Within two days I have used two pumpkins, yeah finally, they are gone, except one. Anyway, to yesterday's muddy weather the bright orange was a great match, however today we have a beautiful white blanket over the hills. Thanks to the snow now I am floating in Christmas feeling and looking forward to all the preparations and stuff. Now back to the gnocchi. I wanted to make a normal potato and also pumpkin gnocchi.

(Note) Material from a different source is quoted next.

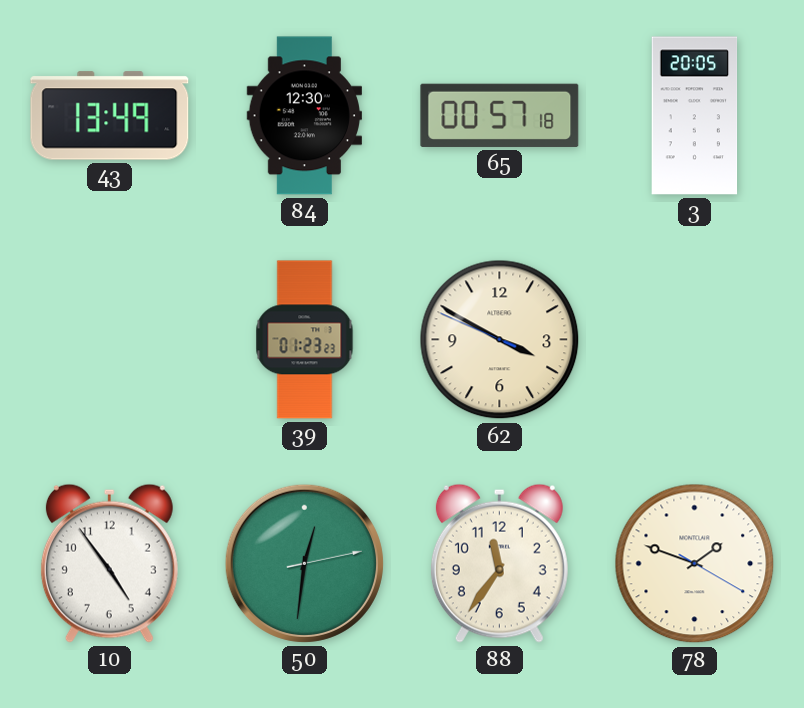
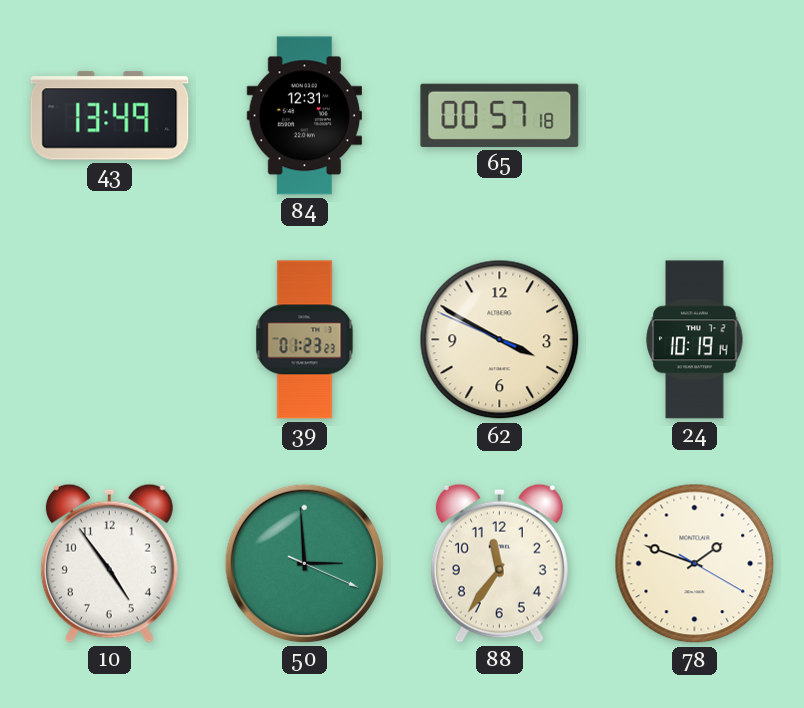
84: 12:30 -> 12:31
3: 20:05 -> none
24: none -> 10:19
50: 12:31 -> 2:59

There was still a bag of purple potato in the pantry, and as they are quite floury, I decided to use them for the gnocchi. I have put them on the stove to cook, but then I realised that the pumpkin needs more time to be baked, so I immediately took it away from the stove and switched on the oven for the pumpkin. I decided to form the gnocchi the same way like when I made the ones with ricotta, and then I had the sudden idea of preparing a double coloured gnocchi, so I filled both in the piping bag and so the gnocchi were born. I simply served it among some brown butter and fresh parmesan, though feel free to add some fresh sage as well.
1000 g pumpkin
100 g flour
100 g parmesan
Preheat the oven to 200°C and bake pumpkin for about 90 minutes, then let it cool for a few minutes. Half and deseed pumpkin and puree, then mix it together with the flour, freshly grated parmesan, egg and season with salt, peper and nutmeg. Pour mixture into a plastic bag or a piping bag. Bring salted water to boil, reduce hit so that it simmers. Pipe gnocchi in the simmering water and as soon as they swim on top they are ready to be served.